The trick is creating a situation where the players feel similar hopes, hopes beyond “I want my character to keep living so I can keep playing” — which is the only thing action horror really threatens. How do we do that? We make it so that the game emotionally manipulates the hell out of the player, that’s how. Which means looking at carrots and sticks.
(“Carrots” are ways in which the game rewards certain behavior. “Sticks” are ways in which the game punishes certain behavior. Google for more game design theory. Or just, you know, design games for more design theory.)
I like using carrots to facilitate building of hope. Let’s say we have a character with the hope “I want to keep my daughter safe.” That’s an easy hope, one of survival but not focused on self-survival. What we want to do it create a carrot around that hope. A carrot that encourages repeated use, in order to create an environment where that hope is continually desired or sought out.
That is to say, we’re engineering gaming Stockholm Syndrome. I have no shame in saying that. Gaming is like most of creative communal activities, in that they’re about positive emotional manipulation.
To explain how I’d do it, let’s use Fate as a baseline. (It’s almost like I’m preparing notes for a game I’ll release Friday…) I would treat that hope as an aspect. But here’s the kicker: I need you to want to engage in that aspect easily, more easily than any other one on your sheet. So I don’t just want to ask you for a Fate point for said aspect. If I do, it’s the same as your High Concept aspect or Inner Demon aspect or your Relationships to the other PCs aspects.
No, this Hope Aspect can be invoked for free. If you can justify it, you can invoke it. And I’ll be kind on the justification. That will cause people to want to engage that part of their character in the fiction. You, as the player, will be constantly telling me why your daughter’s safety makes its way into the game. You’ll be tricking your own brain into caring about that. I, as the GM, will only have to push buttons to make you describe how you care.

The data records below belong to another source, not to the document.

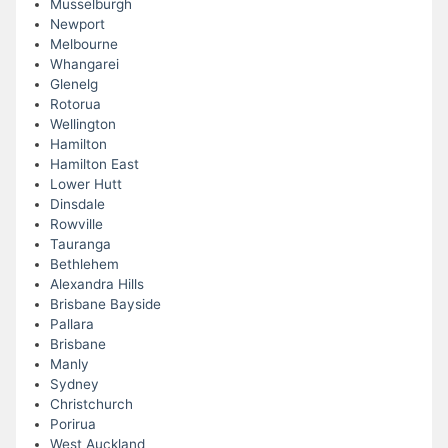
Musselburgh
Newport
Melbourne
Whangarei
Glenelg
Rotorua
Wellington
Hamilton
Hamilton East
Lower Hutt
Dinsdale
Rowville
Tauranga
Bethlehem
Alexandra Hills
Brisbane Bayside
Pallara
Brisbane
Manly
Sydney
Christchurch
Porirua
West Auckland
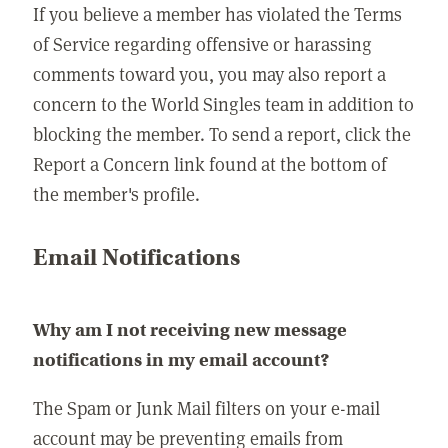
If you believe a member has violated the Terms
of Service regarding offensive or harassing
comments toward you, you may also report a
concern to the World Singles team in addition to
blocking the member. To send a report, click the
Report a Concern link found at the bottom of
the member's profile.
Email Notifications
Why am I not receiving new message
notifications in my email account?
The Spam or Junk Mail filters on your e-mail
account may be preventing emails from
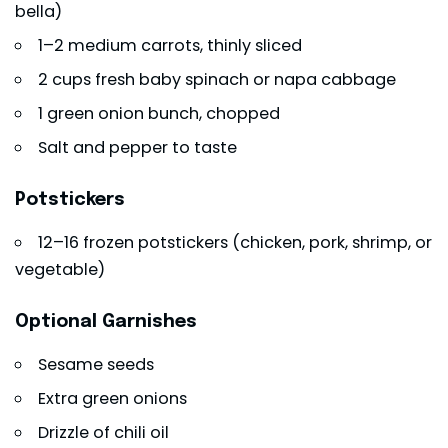
bella)
1–2 medium carrots, thinly sliced
2 cups fresh baby spinach or napa cabbage
1 green onion bunch, chopped
Salt and pepper to taste
Potstickers
12–16 frozen potstickers (chicken, pork, shrimp, or
vegetable)
Optional Garnishes
Sesame seeds
Extra green onions
Drizzle of chili oil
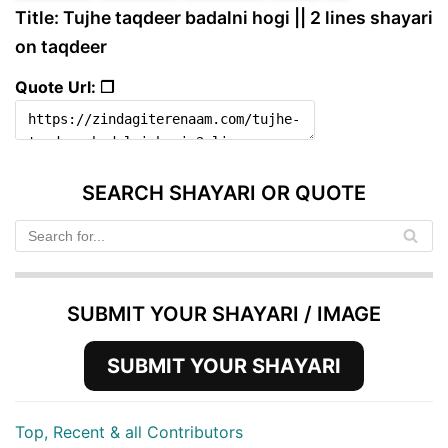
Title: Tujhe taqdeer badalni hogi || 2 lines shayari
on taqdeer
Quote Url: ❐
SEARCH SHAYARI OR QUOTE
SUBMIT YOUR SHAYARI / IMAGE
SUBMIT YOUR SHAYARI
Top, Recent & all Contributors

This gets into horror gaming theory I call “stimuli vs response.” As a GM, I have providence over one of two things: what situation provokes a response, or what response you give. I cannot give you both without risking you checking out of the game entirely. I can say “A monster comes in the room!” but leave how you response up to you (and potentially the dice, with “A monster comes in the room! Roll your Withstand Horror skill.”)
Or I can say “Something comes in the room and your blood chills.” — but I can’t tell you what that thing is. I have to ask you what would cause your character’s blood to chill at that moment. That’s because if I tell you something that you can’t buy, then I’ve told you something that takes you out of your character’s mindset.
(I have a lot more tricks for that, but this post isn’t on that subject.)
With a Hope aspect, I have the tools to provide stimuli, in the form of threatening something you as a player have defined as caring about. And you can respond to situations presented by invoking that Hope to get out of a jam. So far, a win win. You’ve defined something you care about in your character and continue bringing it up.
Here’s where I’ll stop for today. I have the player side of this, a carrot they can use that causes them to continue re-engaging with their character’s hope, and in a way that causes the player to potentially survive the game longer. (And I mean player: with the character out of commission, the player is done playing.) Tomorrow, I’ll talk about the other side of this, and how to turn this carrot into a force of torment and hell.
 Not that I have anything against tentacles. I’m not racist or anything.